Asset Quality Remains Excellent with Total Nonperforming Loans to Total Loans of 0.05% at June 30, 2023
LCNB Wealth Management Assets Up 21.4% Year-over-Year to a Record $1.13 Billion
Cincinnati Bancorp, Inc. Acquisition Expected to Close in the 2023 Fourth Quarter

LEBANON, Ohio--LCNB Corp. ("LCNB") (NASDAQ: LCNB) today announced financial results for the three and six months ended June 30, 2023.

Commenting on the financial results, LCNB President and Chief Executive Officer Eric Meilstrup said, “I am pleased with our favorable second quarter performance and the progress we are making despite a difficult operating environment. During the second quarter, we increased net income and earnings per share from first quarter levels, maintained excellent asset quality, and achieved record net loans, LCNB Wealth Management assets, and total assets. In addition, our flexible balance sheet and solid capital levels allowed us to support our organic growth strategies and return capital back to our shareholders.”

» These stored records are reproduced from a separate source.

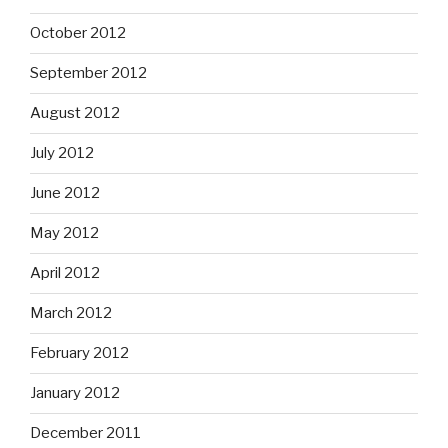
October 2012
September 2012
August 2012
July 2012
June 2012
May 2012
April 2012
March 2012
February 2012
January 2012
December 2011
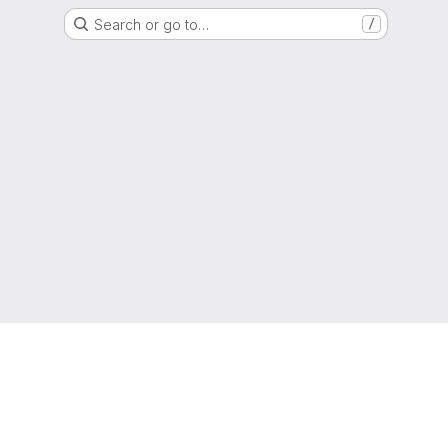
Search or go to…
/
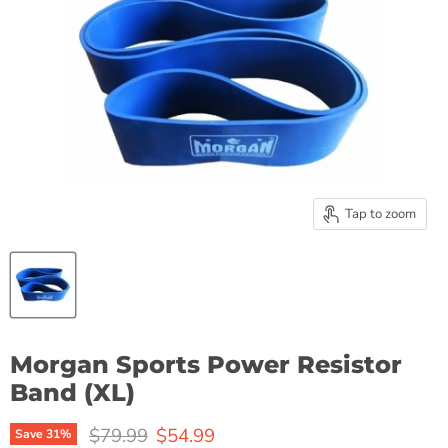
Tap to zoom
Morgan Sports Power Resistor
Band (XL)
Original price
Current price
$79.99
$54.99
Save
31
%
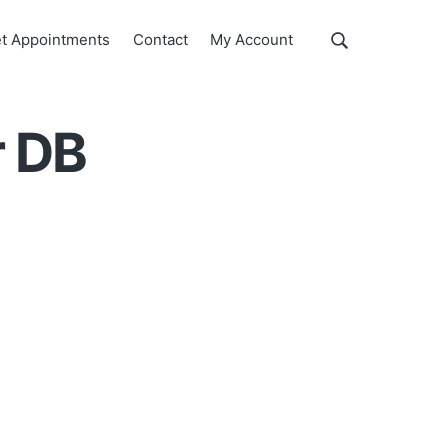
Show
t Appointments
Contact
My Account
Search
Search
this
website
r DB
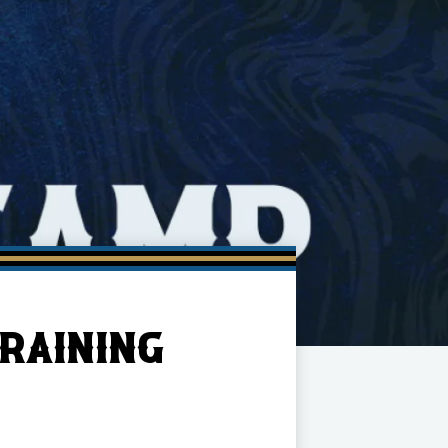
RAINING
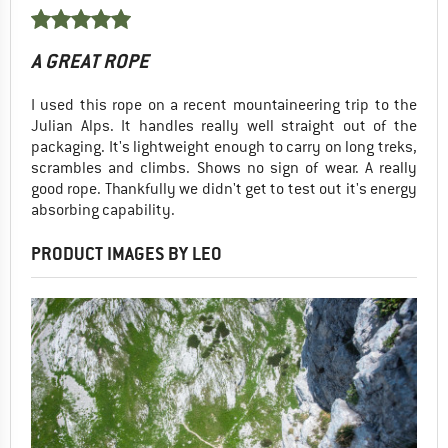
A GREAT ROPE
I used this rope on a recent mountaineering trip to the
Julian Alps. It handles really well straight out of the
packaging. It's lightweight enough to carry on long treks,
scrambles and climbs. Shows no sign of wear. A really
good rope. Thankfully we didn't get to test out it's energy
absorbing capability.
PRODUCT IMAGES BY LEO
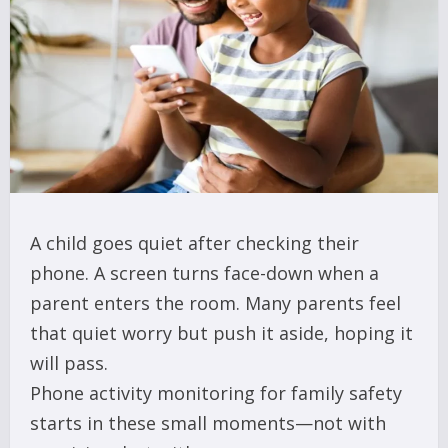
A child goes quiet after checking their
phone. A screen turns face-down when a
parent enters the room. Many parents feel
that quiet worry but push it aside, hoping it
will pass.
Phone activity monitoring for family safety
starts in these small moments—not with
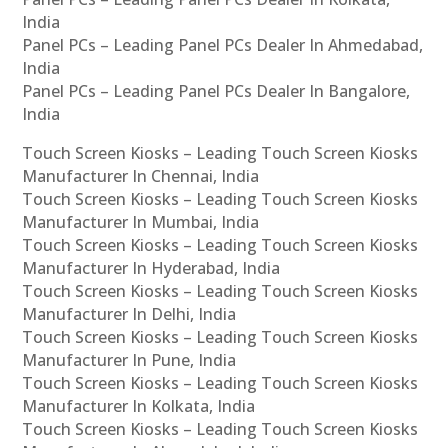
India
Panel PCs – Leading Panel PCs Dealer In Ahmedabad,
India
Panel PCs – Leading Panel PCs Dealer In Bangalore,
India
Touch Screen Kiosks – Leading Touch Screen Kiosks
Manufacturer In Chennai, India
Touch Screen Kiosks – Leading Touch Screen Kiosks
Manufacturer In Mumbai, India
Touch Screen Kiosks – Leading Touch Screen Kiosks
Manufacturer In Hyderabad, India
Touch Screen Kiosks – Leading Touch Screen Kiosks
Manufacturer In Delhi, India
Touch Screen Kiosks – Leading Touch Screen Kiosks
Manufacturer In Pune, India
Touch Screen Kiosks – Leading Touch Screen Kiosks
Manufacturer In Kolkata, India
Touch Screen Kiosks – Leading Touch Screen Kiosks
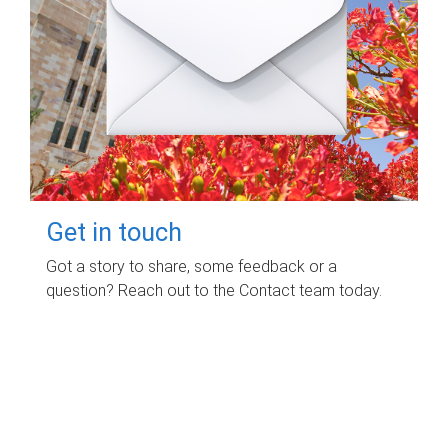
Get in touch
Got a story to share, some feedback or a
question? Reach out to the Contact team today.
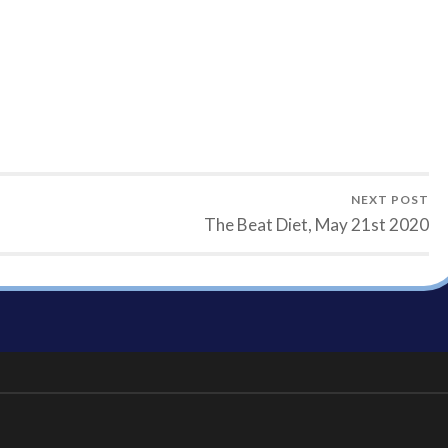
NEXT POST
The Beat Diet, May 21st 2020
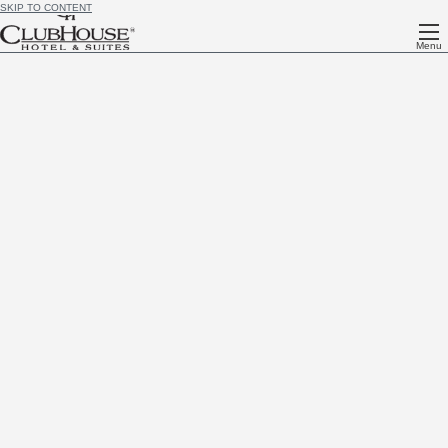
SKIP TO CONTENT
Menu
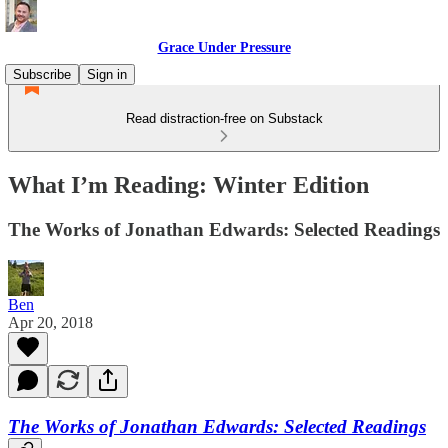
Grace Under Pressure
Subscribe
Sign in
Read distraction-free on Substack
What I’m Reading: Winter Edition
The Works of Jonathan Edwards: Selected Readings
Ben
Apr 20, 2018
The Works of Jonathan Edwards: Selected Readings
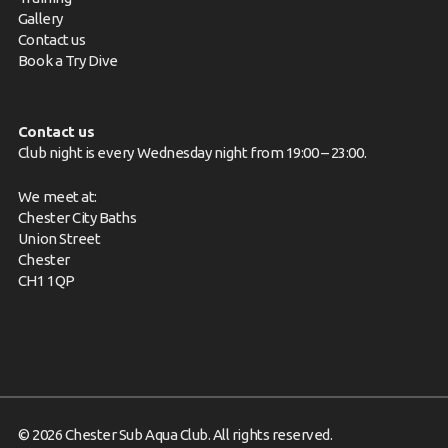
Gallery
Contact us
Book a Try Dive
Contact us
Club night is every Wednesday night from 19:00 – 23:00.
We meet at:
Chester City Baths
Union Street
Chester
CH1 1QP
© 2026 Chester Sub Aqua Club. All rights reserved.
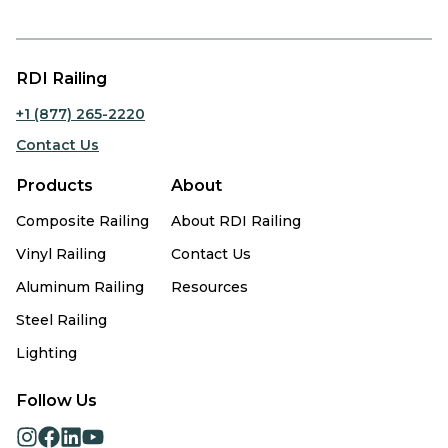
RDI Railing
+1 (877) 265-2220
Contact Us
Products
About
Composite Railing
About RDI Railing
Vinyl Railing
Contact Us
Aluminum Railing
Resources
Steel Railing
Lighting
Follow Us
opens
opens
opens
opens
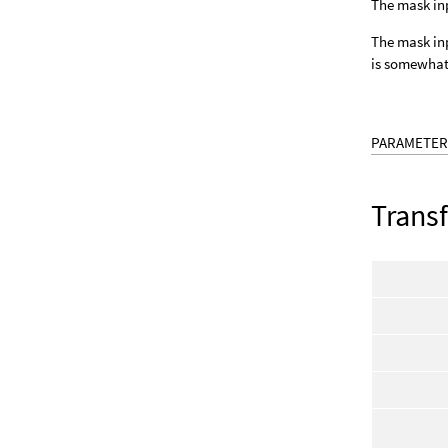
The mask inp
The mask inpu
is somewhat 
PARAMETER
Trans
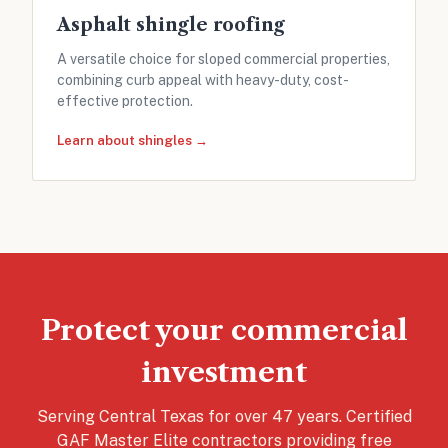
Asphalt shingle roofing
A versatile choice for sloped commercial properties,
combining curb appeal with heavy-duty, cost-
effective protection.
Learn about shingles →
Protect your commercial
investment
Serving Central Texas for over 47 years. Certified
GAF Master Elite contractors providing free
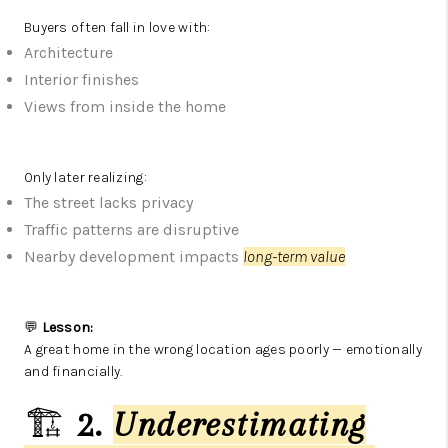
Buyers often fall in love with:
Architecture
Interior finishes
Views from inside the home
Only later realizing:
The street lacks privacy
Traffic patterns are disruptive
Nearby development impacts
long-term value
💬
Lesson:
A great home in the wrong location ages poorly — emotionally
and financially.
🏗️
2.
Underestimating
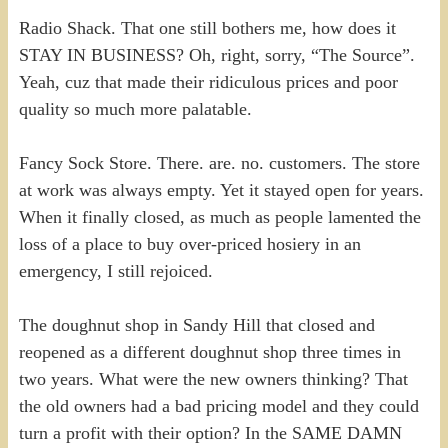
Radio Shack. That one still bothers me, how does it
STAY IN BUSINESS? Oh, right, sorry, “The Source”.
Yeah, cuz that made their ridiculous prices and poor
quality so much more palatable.
Fancy Sock Store. There. are. no. customers. The store
at work was always empty. Yet it stayed open for years.
When it finally closed, as much as people lamented the
loss of a place to buy over-priced hosiery in an
emergency, I still rejoiced.
The doughnut shop in Sandy Hill that closed and
reopened as a different doughnut shop three times in
two years. What were the new owners thinking? That
the old owners had a bad pricing model and they could
turn a profit with their option? In the SAME DAMN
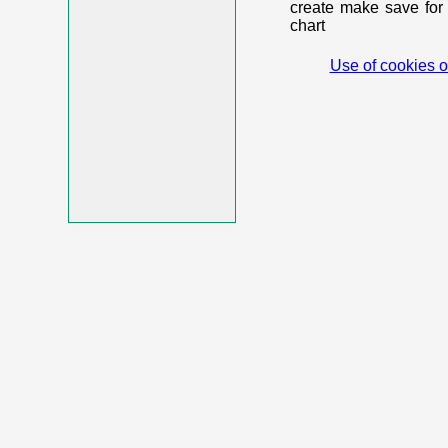
create make save for 
chart
Use of cookies o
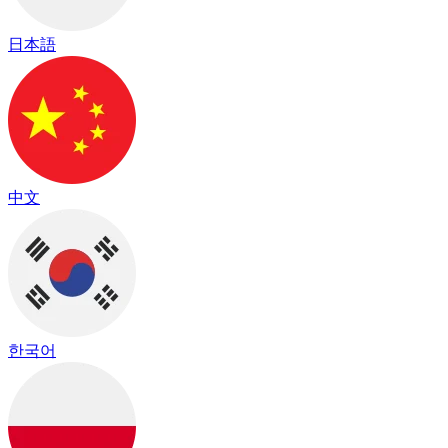
日本語
中文
한국어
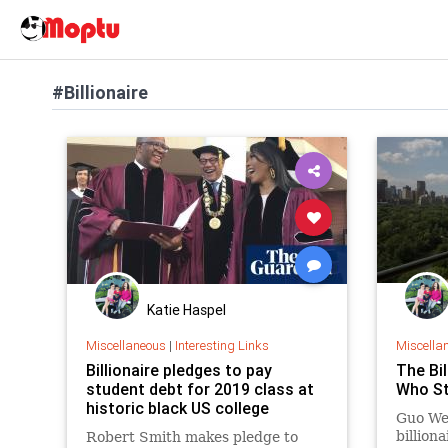
#Billionaire
Katie Haspel
Miscellaneous
|
Interesting Links
Miscella
Billionaire pledges to pay
The Bil
student debt for 2019 class at
Who St
historic black US college
Guo We
billion
Robert Smith makes pledge to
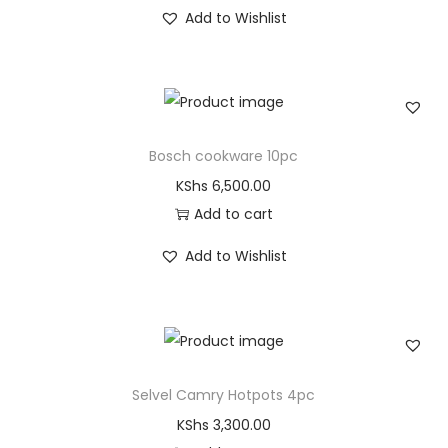
Add to Wishlist
Bosch cookware 10pc
KShs
6,500.00
Add to cart
Add to Wishlist
Selvel Camry Hotpots 4pc
KShs
3,300.00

Mr. Meilstrup continued, “While we expect the challenging banking landscape to persist throughout the second half of 2023, we remain focused on managing the factors under our control. This includes controlling operating expenses, managing our balance sheet, maintaining excellent asset quality, and supporting our local communities. In addition, we continue to make progress completing the acquisition of Cincinnati Bancorp, which is expected to close during the 2023 fourth quarter. Once finalized, we expect LCNB will have total assets of approximately $2.3 billion with 33 banking offices in Ohio and one branch office in Northern Kentucky. With an expanded position within the greater Cincinnati and Northern Kentucky markets, we believe this transaction should enhance LCNB’s long-term profitability metrics and earnings growth rate in the future. We are excited to complete the acquisition and welcome Cincinnati Bancorp’s customers, employees, and shareholders to LCNB,” concluded Mr. Meilstrup.

Income Statement
Net income for the 2023 second quarter was $4,694,000, compared to $5,618,000 for the same period last year. Earnings per basic and diluted share for the 2023 second quarter were $0.42, compared to $0.49 for the same period last year. Net income for the six-month period ended June 30, 2023 was $8,851,000, compared to $10,141,000 for the same period last year. Earnings per basic and diluted share for the six-month period ended June 30, 2023 were $0.79, compared to $0.87 for the same period last year.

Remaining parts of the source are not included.